What you are asked to do → The word "inzicht" appears in some lines of the entries. Say how many, and give nothing but the number.

-- -- --

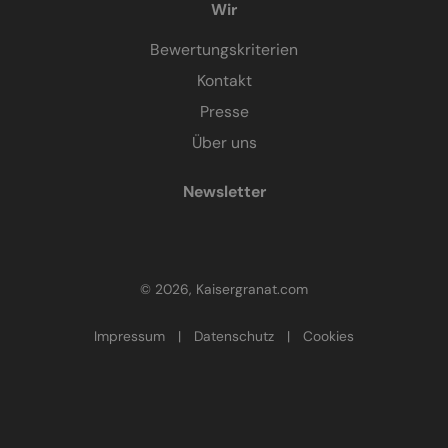
Wir
Bewertungskriterien
Kontakt
Presse
Über uns
Newsletter
© 2026, Kaisergranat.com
Impressum
|
Datenschutz
|
Cookies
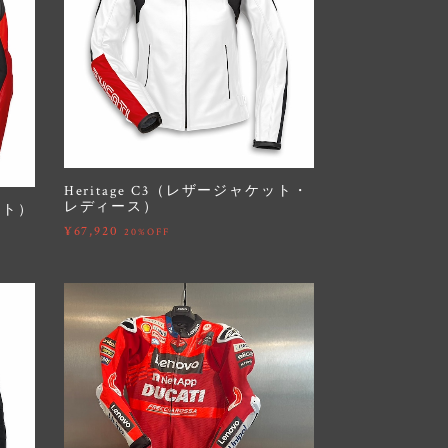
Heritage C3（レザージャケット・
レディース）
ット）
¥67,920
20%OFF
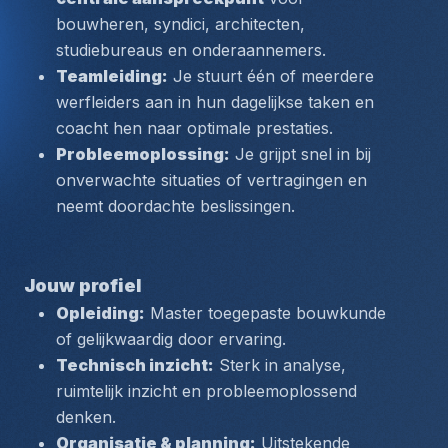
bouwheren, syndici, architecten, 
studiebureaus en onderaannemers.
Teamleiding:
 Je stuurt één of meerdere 
werfleiders aan in hun dagelijkse taken en 
coacht hen naar optimale prestaties.
Probleemoplossing:
 Je grijpt snel in bij 
onverwachte situaties of vertragingen en 
neemt doordachte beslissingen.
Jouw profiel
Opleiding:
 Master toegepaste bouwkunde 
of gelijkwaardig door ervaring.
Technisch inzicht:
 Sterk in analyse, 
ruimtelijk inzicht en probleemoplossend 
denken.
Organisatie & planning:
 Uitstekende 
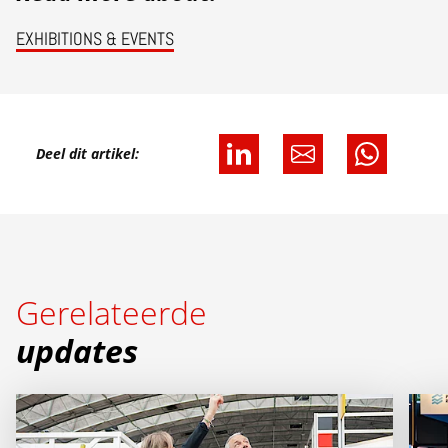
EXHIBITIONS & EVENTS
Deel dit artikel:
Gerelateerde
updates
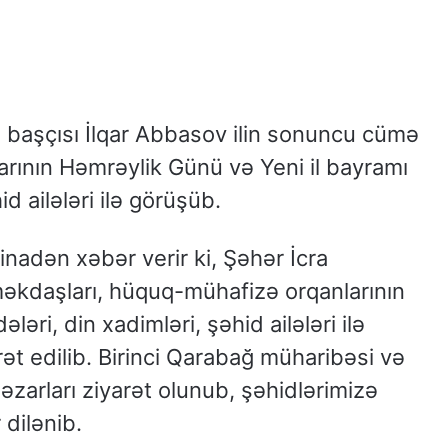
n başçısı İlqar Abbasov ilin sonuncu cümə
rının Həmrəylik Günü və Yeni il bayramı
d ailələri ilə görüşüb.
inadən xəbər verir ki, Şəhər İcra
məkdaşları, hüquq-mühafizə orqanlarının
əri, din xadimləri, şəhid ailələri ilə
rət edilib. Birinci Qarabağ müharibəsi və
zarları ziyarət olunub, şəhidlərimizə
 dilənib.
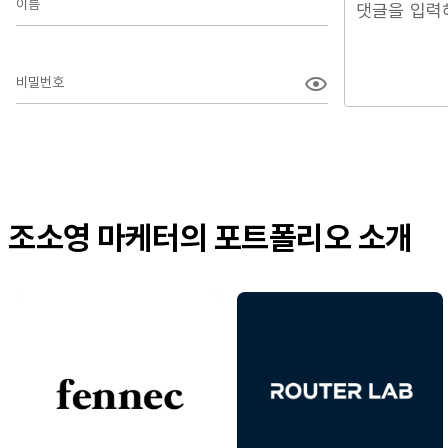
이름
비밀번호
조소영 마케터의 포트폴리오 소개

-- -- --

Problem solution → 2